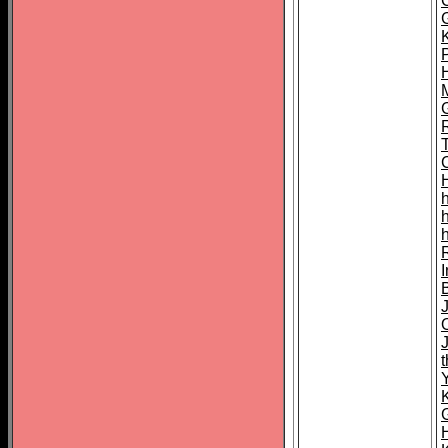
K
M
h
I
t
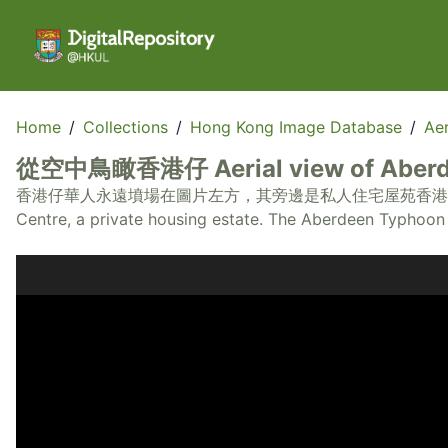
Home
/
Collections
/
Hong Kong Image Database
/
Aer
從空中鳥瞰香港仔 Aerial view of Aber
香港仔華人永遠墳場在圖片左方，其旁邊是私人住宅屋苑香港仔中心。香港仔避風塘在圖片
Centre, a private housing estate. The Aberdeen Typhoon S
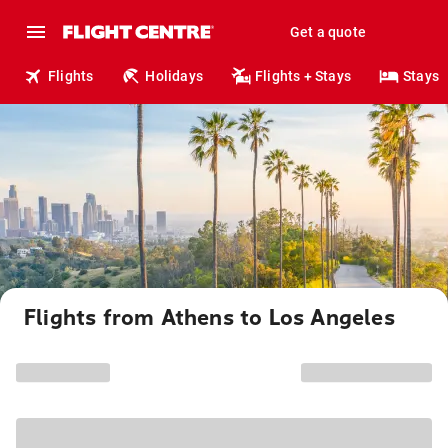
Get a quote
Flights
Holidays
Flights + Stays
Stays
Flights from Athens to Los Angeles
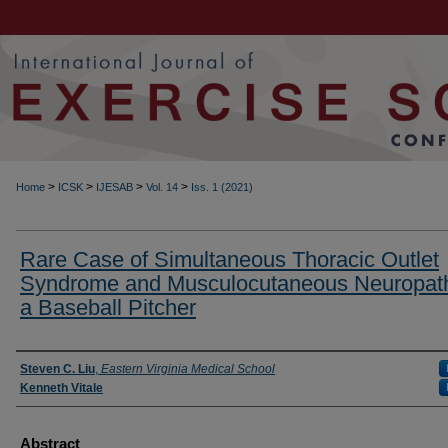
>
>
>
>
Home
ICSK
IJESAB
Vol. 14
Iss. 1 (2021)
Rare Case of Simultaneous Thoracic Outlet
Syndrome and Musculocutaneous Neuropath
a Baseball Pitcher
Authors
Steven C. Liu
,
Eastern Virginia Medical School
Kenneth Vitale
Abstract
-=-=-=-=-
#### Assignment:
Repeat the material above word for word but skip the images.

#### Answer for the task:
K
M
h
I
t
Home
/
Collections
/
Hong Kong Image Database
/
Aer
從空中鳥瞰香港仔 Aerial view of Aber
香港仔華人永遠墳場在圖片左方，其旁邊是私人住宅屋苑香港仔中心。香港仔避風塘在圖片
Centre, a private housing estate. The Aberdeen Typhoon S
Get a quote
Flights
Holidays
Flights + Stays
Stays
Flights from Athens to Los Angeles
>
>
>
>
Home
ICSK
IJESAB
Vol. 14
Iss. 1 (2021)
Rare Case of Simultaneous Thoracic Outlet
Syndrome and Musculocutaneous Neuropath
a Baseball Pitcher
Authors
Steven C. Liu
,
Eastern Virginia Medical School
Kenneth Vitale
Abstract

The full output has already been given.